Tax filing season can be both a dream and a nightmare. It’s a dream when you qualify for a hefty tax return. It’s a nightmare when you navigate a confusing tangle of complicated tax codes.
If you use or provide non-employee services, you may be required to file a 1099 NEC form. What is a 1099 NEC used for? Why do you have to file it?
We answer these questions and more, so your future tax filings won’t give you nightmares. Keep reading this article for everything you need to know about the 1099 NEC.
What is a 1099 NEC Used For?
The 1099 Non-Employee Compensation (NEC) form is used for professional services outside the usual employee-business relationship. The rise of gig economy workers and tax filing confusion promoted recent changes to the 1099 NEC form and its filing requirements.
The IRS has certain thresholds to meet before you’re required to file a 1099 NEC. These include total payments and types of services. Failure to properly file can result in fines.
Employees vs Non-Employees
It may be tricky for some businesses to classify non-employee compensation. “Non-employees” can include:
- Independent contractors
- Attorneys and law firms
- Sole proprietors
- Self-employed individuals
Generally, an employee is someone subject to their employer’s direct control.
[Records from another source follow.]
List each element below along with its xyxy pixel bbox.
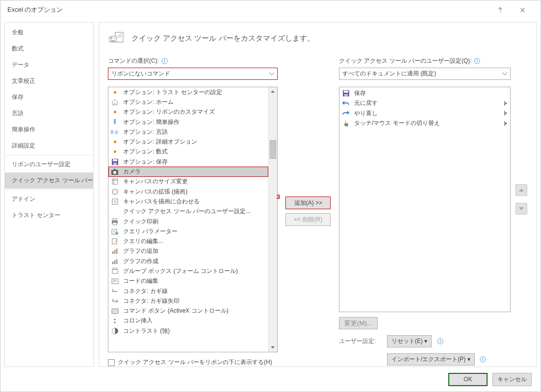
list-item[interactable]: コネクタ: カギ線矢印 [108, 296, 268, 306]
sidebar-item-advanced[interactable]: 詳細設定 [5, 138, 93, 154]
list-item[interactable]: オプション: 詳細オプション [108, 137, 268, 147]
save-icon [341, 89, 350, 98]
qat-item[interactable]: 保存 [339, 88, 510, 98]
list-item[interactable]: オプション: 数式 [108, 147, 268, 157]
chevron-down-icon [269, 73, 274, 75]
svg-rect-4 [117, 36, 122, 37]
list-item[interactable]: キャンバスの拡張 (描画) [108, 187, 268, 196]
list-item[interactable]: オプション: トラスト センターの設定 [108, 87, 268, 97]
submenu-arrow-icon [501, 111, 510, 116]
list-item[interactable]: キャンバスを描画に合わせる [108, 196, 268, 206]
move-up-button[interactable] [515, 184, 527, 196]
sidebar-item-qat[interactable]: クイック アクセス ツール バー [5, 172, 93, 189]
customize-scope-combo[interactable]: すべてのドキュメントに適用 (既定) [339, 68, 511, 80]
choose-commands-combo[interactable]: リボンにないコマンド [108, 68, 278, 80]
sidebar-item-data[interactable]: データ [5, 57, 93, 73]
info-icon[interactable] [437, 338, 443, 345]
list-item[interactable]: コロン挿入 [108, 316, 268, 326]
import-export-dropdown[interactable]: インポート/エクスポート(P) ▾ [387, 353, 475, 366]
sidebar-item-ribbon[interactable]: リボンのユーザー設定 [5, 156, 93, 172]
svg-rect-62 [483, 359, 483, 361]
sidebar-item-general[interactable]: 全般 [5, 24, 93, 41]
list-item-label: コネクタ: カギ線矢印 [123, 297, 180, 305]
svg-point-28 [116, 221, 117, 222]
chevron-down-icon [502, 73, 507, 75]
info-icon[interactable] [474, 57, 481, 64]
svg-point-31 [115, 232, 118, 235]
qat-item[interactable]: やり直し [339, 108, 510, 119]
list-item[interactable]: コマンド ボタン (ActiveX コントロール) [108, 306, 268, 316]
list-item[interactable]: XYZグループ ボックス (フォーム コントロール) [108, 266, 268, 276]
list-item[interactable]: オプション: リボンのカスタマイズ [108, 107, 268, 117]
sidebar-item-save[interactable]: 保存 [5, 89, 93, 105]
svg-point-63 [483, 358, 484, 359]
info-icon[interactable] [161, 57, 168, 64]
scroll-up-button[interactable] [269, 87, 277, 96]
list-item[interactable]: クエリの編集... [108, 236, 268, 246]
command-button-icon [110, 307, 119, 316]
available-commands-list[interactable]: オプション: トラスト センターの設定オプション: ホームオプション: リボンの… [108, 87, 278, 352]
submenu-arrow-icon [501, 121, 510, 126]
list-item[interactable]: グラフの追加 [108, 246, 268, 256]
scrollbar[interactable] [268, 87, 277, 352]
list-item[interactable]: オプション: 簡単操作 [108, 117, 268, 127]
list-item-label: グラフの追加 [123, 247, 158, 255]
resize-icon [110, 177, 119, 186]
cancel-button[interactable]: キャンセル [492, 373, 532, 386]
info-icon[interactable] [480, 356, 487, 363]
list-item[interactable]: A字オプション: 言語 [108, 127, 268, 137]
scroll-thumb[interactable] [270, 140, 276, 159]
svg-point-51 [477, 59, 478, 60]
blank-icon [110, 207, 119, 216]
qat-item-label: やり直し [354, 109, 497, 118]
qat-item[interactable]: タッチ/マウス モードの切り替え [339, 119, 510, 129]
connector-elbow-icon [110, 287, 119, 295]
chart-add-icon [110, 247, 119, 256]
bullet-icon [110, 147, 119, 156]
sidebar-item-trust[interactable]: トラスト センター [5, 207, 93, 223]
list-item[interactable]: クイック印刷 [108, 217, 268, 226]
language-icon: A字 [110, 127, 119, 136]
close-icon[interactable] [511, 0, 534, 19]
accessibility-icon [110, 118, 119, 126]
annotation-3: 3 [277, 193, 280, 200]
reset-dropdown[interactable]: リセット(E) ▾ [387, 335, 432, 347]
list-item[interactable]: コントラスト (強) [108, 326, 268, 336]
modify-button[interactable]: 変更(M)... [339, 317, 378, 329]
svg-rect-43 [113, 281, 117, 281]
list-item-label: キャンバスのサイズ変更 [123, 177, 188, 186]
svg-rect-21 [113, 169, 116, 171]
list-item[interactable]: コードの編集 [108, 276, 268, 286]
colon-icon [110, 317, 119, 325]
list-item[interactable]: コネクタ: カギ線 [108, 286, 268, 296]
list-item-label: キャンバスの拡張 (描画) [123, 188, 187, 196]
list-item[interactable]: カメラ [108, 167, 268, 176]
svg-point-47 [114, 321, 116, 323]
customize-qat-label: クイック アクセス ツール バーのユーザー設定(Q): [339, 57, 472, 65]
sidebar-item-proofing[interactable]: 文章校正 [5, 73, 93, 89]
scroll-down-button[interactable] [269, 343, 277, 352]
sidebar-item-ease[interactable]: 簡単操作 [5, 122, 93, 138]
show-below-ribbon-checkbox[interactable] [108, 359, 115, 366]
current-qat-list[interactable]: 保存元に戻すやり直しタッチ/マウス モードの切り替え [339, 87, 511, 312]
list-item[interactable]: キャンバスのサイズ変更 [108, 177, 268, 187]
list-item[interactable]: グラフの作成 [108, 256, 268, 266]
remove-button[interactable]: << 削除(R) [285, 213, 331, 226]
sidebar-item-language[interactable]: 言語 [5, 105, 93, 122]
list-item[interactable]: ?クエリ パラメーター [108, 226, 268, 236]
camera-icon [110, 168, 119, 176]
add-button[interactable]: 追加(A) >> [285, 196, 331, 209]
list-item-label: コントラスト (強) [123, 327, 170, 335]
list-item[interactable]: クイック アクセス ツール バーのユーザー設定... [108, 207, 268, 217]
qat-item[interactable]: 元に戻す [339, 98, 510, 109]
sidebar-item-addins[interactable]: アドイン [5, 191, 93, 207]
svg-rect-45 [112, 309, 118, 314]
list-item[interactable]: オプション: 保存 [108, 157, 268, 167]
list-item[interactable]: オプション: ホーム [108, 97, 268, 107]
list-item-label: コマンド ボタン (ActiveX コントロール) [123, 307, 229, 315]
help-icon[interactable] [489, 0, 511, 19]
move-down-button[interactable] [515, 203, 527, 215]
sidebar-item-formulas[interactable]: 数式 [5, 41, 93, 57]
ok-button[interactable]: OK [448, 373, 488, 386]
svg-rect-37 [114, 260, 116, 264]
This applies even if they perform unsupervised work.
The company sets the procedures, performance marks, pay scales, scheduling, etc. Employees may negotiate elements like pay and benefits, but always work under company requirements.
Someone who is self-employed sets these terms themselves. They may negotiate certain terms through contracts, but your direct control ends there.
For example, you may hire an independent contractor to remodel your office space. You can negotiate the pay and the expected project length. The contractor, however, will largely perform their remodeling tasks with little to no direct control from you.
1099-NEC: IRS Purposes
The main uses of the 1099-NEC form are accurate tax reporting. This includes preventing deliberate tax fraud.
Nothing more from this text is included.